Costa da Morte (2013), de Lois Patiño
Por Miguel Martín Maestro.
Al final, a veces, quien busca encuentra. Por fin se estrenó esta película tan reconocida internacionalmente y tan alabada dentro de los círculos más pendientes de la calidad que de las taquillas de nuestro cine. Y no voy a ser yo quien reste un ápice de laurel a tan arriesgada apuesta, arriesgada y victoriosa, porque en la inteligencia y sensibilidad de la composición sobresalen el conocimiento del lugar y las intenciones del director al contarnos una historia de la realidad cotidiana sin necesidad de incorporar ficción alguna.
Poco a poco se consigue ir viendo obras de los nuevos directores gallegos, tan enraizados en lo propio sin caer en el localismo o en la anécdota antropológica. Resulta evidente lanzar conexiones entre esta película y Le quattro volte de Frammartino, no me atrevo a decir que la obra de Frammartino sea seminal de un determinado modo de enfrentarse a la naturaleza, porque seguramente se me hayan escapado multitud de películas que hayan abordado esa relación con anterioridad. También se podría hablar de esta película como la versión rodada en plano general y en espacios abiertos de los Arraianos de Eloy Enciso, o incluso del retrato de un paisaje en el que podrían desenvolverse los personajes de Nana de Valerie Massadian, quedando, por ejemplo, Xurxo Chirro como el más radical en su estética visual.
Los primeros seis minutos de película recogen una parte notable de la esencia de la película, la relación del hombre con la naturaleza, en este caso la relación perniciosa, la que en unos minutos u horas acaba con lo que el bosque tarda decenas de años en crear.
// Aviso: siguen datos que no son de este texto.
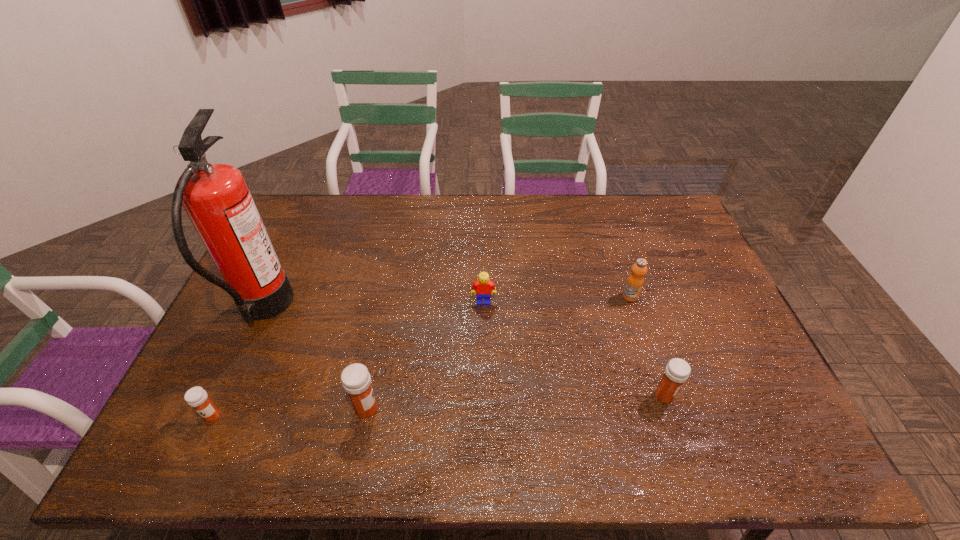 Where is `vacant area located on the front label of the orange juice`? The width and height of the screenshot is (960, 540). vacant area located on the front label of the orange juice is located at coordinates (669, 415).

Image resolution: width=960 pixels, height=540 pixels. Identify the location of vacant region located on the front-facing side of the fire extinguisher. (330, 310).

I want to click on free space located 0.200m on the front-facing side of the third object from right to left, so click(484, 363).

Image resolution: width=960 pixels, height=540 pixels. I want to click on medicine at the left edge, so click(196, 397).

Where is `fire extinguisher that is at the left edge`? fire extinguisher that is at the left edge is located at coordinates click(x=216, y=198).

Locate an element on the screen. object that is at the near left corner is located at coordinates (196, 397).

Identify the location of free region at the far edge of the desktop. (386, 205).

In the image, there is a desktop. Where is `free space at the near edge`? The image size is (960, 540). free space at the near edge is located at coordinates (663, 402).

In the image, there is a desktop. Where is `free space at the left edge`? The width and height of the screenshot is (960, 540). free space at the left edge is located at coordinates (242, 348).

This screenshot has width=960, height=540. In the image, there is a desktop. What are the coordinates of `vacant region at the right edge` in the screenshot? It's located at (716, 302).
Una cuadrilla de leñadores del siglo XXI va dejando una parte del bosque sin un solo árbol en pie, las máquinas horadan el suelo y dejan profundas roderas en el barro para llevar todos esos troncos al mar, donde espera el carguero con destino desconocido. En estos planos la cámara de Lois Patiño acerca el objetivo a las personas, nunca hasta un primer plano, también a las máquinas, a las infraestructuras… Como si ese acercamiento revelara que no hay porqué tener respeto a quien acaba con un modo y un medio de vida de manera tan artificial y rápida. Ya sean explotaciones forestales, canteras, puertos, aerogeneradores o incendios, la mano del hombre es palpable y lacerante en el paisaje, la Costa da Morte también puede estar muriendo sin que nos demos cuenta.
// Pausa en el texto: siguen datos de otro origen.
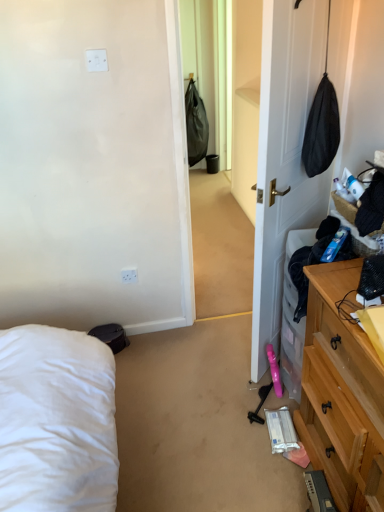 Question: Is the surface of white plastic electric outlet at upper center in direct contact with white matte door at center?

Choices:
 (A) no
 (B) yes

Answer: (A)

Question: Considering the relative sizes of white plastic electric outlet at upper center and white matte door at center in the image provided, is white plastic electric outlet at upper center smaller than white matte door at center?

Choices:
 (A) no
 (B) yes

Answer: (B)

Question: Is white plastic electric outlet at upper center taller than white matte door at center?

Choices:
 (A) no
 (B) yes

Answer: (A)

Question: Is white plastic electric outlet at upper center wider than white matte door at center?

Choices:
 (A) no
 (B) yes

Answer: (A)

Question: Is white plastic electric outlet at upper center aimed at white matte door at center?

Choices:
 (A) yes
 (B) no

Answer: (B)

Question: Considering the relative positions of white plastic electric outlet at upper center and white matte door at center in the image provided, is white plastic electric outlet at upper center to the left of white matte door at center from the viewer's perspective?

Choices:
 (A) no
 (B) yes

Answer: (B)

Question: Is light wood dresser at right not within white matte door at center?

Choices:
 (A) no
 (B) yes

Answer: (B)

Question: Can you confirm if light wood dresser at right is wider than white matte door at center?

Choices:
 (A) no
 (B) yes

Answer: (B)

Question: Does light wood dresser at right have a greater height compared to white matte door at center?

Choices:
 (A) no
 (B) yes

Answer: (A)

Question: From the image's perspective, is light wood dresser at right under white matte door at center?

Choices:
 (A) no
 (B) yes

Answer: (B)

Question: Can you confirm if light wood dresser at right is smaller than white matte door at center?

Choices:
 (A) no
 (B) yes

Answer: (A)

Question: Is light wood dresser at right at the right side of white matte door at center?

Choices:
 (A) no
 (B) yes

Answer: (B)

Question: Is light wood dresser at right at the right side of white plastic electric outlet at upper center?

Choices:
 (A) no
 (B) yes

Answer: (B)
Y sin embargo, cuando retratamos lo más auténtico del paisaje, del entorno, ese mar indomable, esos montes hechos para que, como en el cuadro de Friedrich, nos limitemos a contemplar el horizonte y pensemos en nuestra propia insignificancia, la cámara actúa con un respeto místico. Sólo los micrófonos colocados a los paisanos que andan por el campo, los que pasean por la montaña o los que recogen almeja en la bajamar nos acercan a los personajes sin llegar a adentrarnos en el interior de lo natural. Contemplamos sin inmiscuirnos en el desarrollo normal de las actividades que no dañan, las verdaderas, las de siempre, incluso hasta cuando se cuentan anécdotas miserables de la condición humana la cámara no está tan cerca como la palabra. Nos lo cuenta sin casi ver a las personas, con tomas realizadas a centenares de metros, sin ver caras pero oyendo voces, voces en un entorno natural que no podemos dejar de admirar.
Estas dos líneas transversales, que como una x cruzan el desarrollo de esta película sufren el necesario e inevitable cruce que termina cobrándose un precio en el paisaje. Los bosques pelados, los terrenos horadados, las piezas cobradas sin mayor necesidad que el placer que provoca a determinados hombres cazar, como si así regresaran a la prehistoria, la silueta de la montaña recortada con molinos gigantes y sin ningún Quijote dispuesto a derribarlos, y el incendio, el incendio como ejemplo permanente de la Costa da Morte, el incendio atávico de brujas y meigas, el incendio del desequilibrado, el incendio del aprovechado inmobiliario, el del maderero… el incendio que supone ver esta película con los ojos de quien ya no recuerda que debajo del asfalto está la playa.